"The Native People of the Columbia Plateau are rich in basketmaking tradition. For thousands of years their ancestors have used the roots, bark and grasses of the region to fashion containers for all their needs. Today a small number of descendants of these basketmakers continue this ancient heritage an art form known worldwide for fine craftsmanship, variety in design and beauty"
- Mary Dodds Schlick author of
Woven History: Native American Basketry
"MEMORY episode Pat Courtney Gold segment" by www.craftinamerica.org premiered on PBS in 2007
An excellent example of a basketmaker with a more contemporary style is Pat Courtney Gold. She is a Wasco native who grew up on the Warm Springs Reservation in Oregon.
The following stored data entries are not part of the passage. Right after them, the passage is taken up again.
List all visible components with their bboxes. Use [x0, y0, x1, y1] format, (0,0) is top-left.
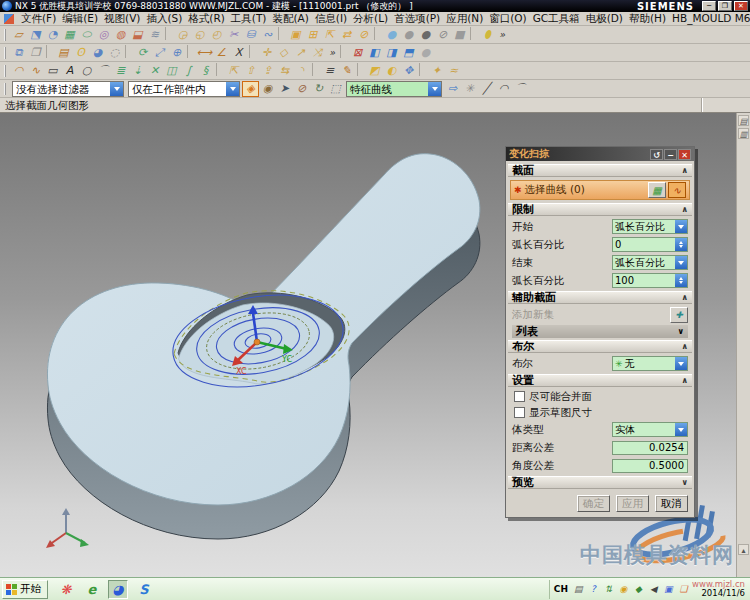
- dropdown-arrow-icon[interactable]: [226, 82, 239, 96]
- part-navigator-icon[interactable]: ▥: [738, 128, 749, 139]
- dropdown-arrow-icon[interactable]: [675, 357, 687, 370]
- layer-settings-icon[interactable]: ▤: [55, 45, 72, 61]
- spinner-arrows-icon[interactable]: [675, 238, 687, 251]
- menu-item[interactable]: GC工具箱: [530, 12, 583, 26]
- sep[interactable]: [187, 45, 194, 58]
- menu-item[interactable]: 帮助(H): [626, 12, 669, 26]
- aux-sections-group-header[interactable]: 辅助截面 ∧: [508, 291, 692, 304]
- sketch-icon[interactable]: ▱: [10, 27, 27, 43]
- help-icon[interactable]: ?: [587, 583, 600, 596]
- boolean-group-header[interactable]: 布尔 ∧: [508, 340, 692, 353]
- menu-item[interactable]: 视图(V): [101, 12, 143, 26]
- section-group-header[interactable]: 截面 ∧: [508, 164, 692, 177]
- dropdown-arrow-icon[interactable]: [428, 82, 441, 96]
- curve-analysis-icon[interactable]: ✦: [428, 63, 445, 79]
- merge-faces-checkbox[interactable]: [514, 391, 525, 402]
- extrude-icon[interactable]: ⬔: [27, 27, 44, 43]
- thicken-icon[interactable]: ⛁: [242, 27, 259, 43]
- collapse-chevron-icon[interactable]: ∧: [682, 376, 689, 385]
- toolbar-grip[interactable]: [4, 29, 7, 41]
- wcs-display-icon[interactable]: ✥: [400, 63, 417, 79]
- network-icon[interactable]: ▣: [662, 583, 675, 596]
- apply-button[interactable]: 应用: [616, 495, 649, 512]
- messenger-icon[interactable]: ❑: [677, 583, 690, 596]
- overflow-chevron-icon[interactable]: »: [496, 27, 508, 43]
- dropdown-arrow-icon[interactable]: [110, 82, 123, 96]
- arc-rule-icon[interactable]: ◠: [495, 81, 512, 97]
- material-icon[interactable]: ⬮: [479, 27, 496, 43]
- rib-icon[interactable]: ≋: [146, 27, 163, 43]
- assembly-navigator-icon[interactable]: ▤: [738, 115, 749, 126]
- edit-positioning-icon[interactable]: ⊞: [304, 27, 321, 43]
- intersection-curve-icon[interactable]: ✕: [146, 63, 163, 79]
- dropdown-arrow-icon[interactable]: [675, 220, 687, 233]
- select-curve-row[interactable]: ✱ 选择曲线 (0) ▦ ∿: [510, 180, 690, 200]
- studio-spline-icon[interactable]: ∿: [27, 63, 44, 79]
- hand-rotate-icon[interactable]: ↻: [310, 81, 327, 97]
- profile-curve-icon[interactable]: ◠: [10, 63, 27, 79]
- menu-item[interactable]: 首选项(P): [391, 12, 443, 26]
- edit-feature-params-icon[interactable]: ▣: [287, 27, 304, 43]
- restore-button[interactable]: ❐: [718, 1, 732, 11]
- dialog-reset-button[interactable]: ↺: [650, 149, 663, 160]
- vector-icon[interactable]: ↗: [292, 45, 309, 61]
- curve-select-icon[interactable]: ∿: [668, 182, 686, 198]
- toolbar-grip[interactable]: [4, 47, 7, 59]
- collapse-chevron-icon[interactable]: ∧: [682, 205, 689, 214]
- end-arc-pct-spinner[interactable]: 100: [612, 273, 688, 288]
- menu-item[interactable]: 编辑(E): [59, 12, 101, 26]
- shaded-view-icon[interactable]: ◕: [89, 45, 106, 61]
- angle-tolerance-field[interactable]: 0.5000: [612, 459, 688, 473]
- line-rule-icon[interactable]: ╱: [478, 81, 495, 97]
- expand-chevron-icon[interactable]: ∨: [682, 478, 689, 487]
- move-feature-icon[interactable]: ⇱: [321, 27, 338, 43]
- move-face-icon[interactable]: ⇱: [225, 63, 242, 79]
- expand-chevron-icon[interactable]: ∨: [678, 327, 685, 336]
- browser-launcher-icon[interactable]: e: [82, 580, 102, 599]
- dialog-close-button[interactable]: ✕: [678, 149, 691, 160]
- offset-curve-icon[interactable]: ≣: [112, 63, 129, 79]
- dropdown-arrow-icon[interactable]: [675, 256, 687, 269]
- menu-item[interactable]: 应用(N): [443, 12, 486, 26]
- close-button[interactable]: ✕: [734, 1, 748, 11]
- shaded-ball-icon[interactable]: ●: [383, 27, 400, 43]
- replace-feature-icon[interactable]: ⇄: [338, 27, 355, 43]
- clock[interactable]: www.mjzl.cn 2014/11/6: [690, 580, 748, 598]
- trim-body-icon[interactable]: ✂: [225, 27, 242, 43]
- bulb-icon[interactable]: ʘ: [72, 45, 89, 61]
- sep[interactable]: [419, 63, 426, 76]
- helix-icon[interactable]: §: [197, 63, 214, 79]
- sep[interactable]: [312, 63, 319, 76]
- deviation-gauge-icon[interactable]: ≈: [445, 63, 462, 79]
- sogou-launcher-icon[interactable]: S: [134, 580, 154, 599]
- zoom-icon[interactable]: ⊕: [168, 45, 185, 61]
- language-indicator[interactable]: CH: [554, 584, 568, 594]
- gray-box-icon[interactable]: ■: [451, 27, 468, 43]
- menu-item[interactable]: 文件(F): [18, 12, 59, 26]
- toolbar-grip[interactable]: [4, 83, 7, 95]
- menu-item[interactable]: HB_MOULD M6.6: [669, 12, 750, 26]
- end-type-combo[interactable]: 弧长百分比: [612, 255, 688, 270]
- hole-icon[interactable]: ◎: [95, 27, 112, 43]
- sketch-curve-icon[interactable]: ✎: [338, 63, 355, 79]
- select-arrow-icon[interactable]: ➤: [276, 81, 293, 97]
- asterisk-icon[interactable]: ✳: [461, 81, 478, 97]
- list-info-icon[interactable]: ≡: [321, 63, 338, 79]
- menu-item[interactable]: 信息(I): [312, 12, 350, 26]
- minimize-button[interactable]: ─: [702, 1, 716, 11]
- circle-icon[interactable]: ○: [78, 63, 95, 79]
- printer-icon[interactable]: ▤: [572, 583, 585, 596]
- menu-item[interactable]: 电极(D): [583, 12, 626, 26]
- sep[interactable]: [470, 27, 477, 40]
- subtract-icon[interactable]: ◵: [191, 27, 208, 43]
- distance-tolerance-field[interactable]: 0.0254: [612, 441, 688, 455]
- unite-icon[interactable]: ◶: [174, 27, 191, 43]
- menu-item[interactable]: 窗口(O): [486, 12, 529, 26]
- sew-icon[interactable]: ∾: [259, 27, 276, 43]
- replace-face-icon[interactable]: ⇆: [276, 63, 293, 79]
- intersect-icon[interactable]: ◴: [208, 27, 225, 43]
- apply-rule-icon[interactable]: ⇨: [444, 81, 461, 97]
- sphere-display-icon[interactable]: ●: [417, 45, 434, 61]
- offset-region-icon[interactable]: ⇪: [259, 63, 276, 79]
- show-sketch-dims-checkbox[interactable]: [514, 407, 525, 418]
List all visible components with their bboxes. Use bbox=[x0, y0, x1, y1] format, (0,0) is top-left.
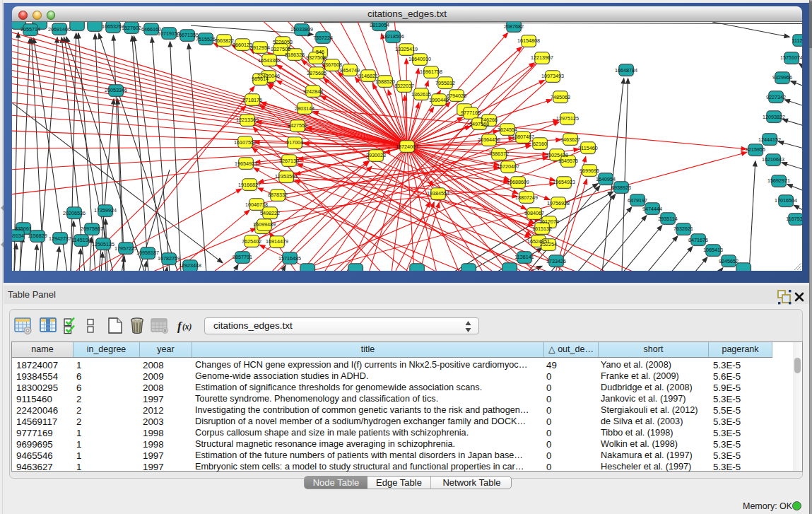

She continues the use of the full turn twine technique used by her ancestors but experiments with different plant fibers including cattail, tule, dogbane, cedar bark and tree roots.
Pat Courtney Gold (Wasco). Honor the 1805 Wasco Weaver. 2003. Harvard University's Peabody University, Cambridge, Massachusetts. Web. https://www.peabody.harvard.edu/node/2349
Pat Courtney Gold enjoys the use of traditional designs in her baskets. One design that is often used by this popular basketmaker are very similar to the designs used in petroglyphs. Harvard University's Peabody Museum recruited her to write an essay on a Wasco basket collected by Lewis and Clark on their expedition west in 1805 and even had her recreate the sally bag to include in their collection. In some of her more creative baskets Pat likes to give each petroglyph a different facial expression, which shows her free reign of creativity in the weaving process.
Pat Courtney Gold (Wasco) "Yuppie Couple"
Pat Courtney Gold (Wasco) "Yuppie Couple 2"
Both the Yuppie Couple and the Yuppie Couple 2 baskets were featured in the High Dessert Museum in Bend, Oregon in an exhibit named "From the Vault: Pat Courtney Gold Baskets" until September 10, 2017. By pairing these two baskets together Pat contrasts contemporary and traditional Wasco basketry. In the basket titled Yuppie Couple 2 Pat uses traditional Wasco basket patterns. They are geometrical patterns that continue to resemble the look of the historic petroglyphs used by her ancestors.
In Yuppie Couple she continues the use of traditional geometric patterns but incorporates colorful modern clothing to reference the new culture that came with the expansion of Euro-Americans. The modern clothing is weaved with colorful chenille fiber which also adds a certain texture to the basket. She states that she "enjoy[s] experimenting with new fiber and trying variations on old designs' and that she's "sure if my ancestor basket weavers were transplanted into this century they would be inspired to do the same."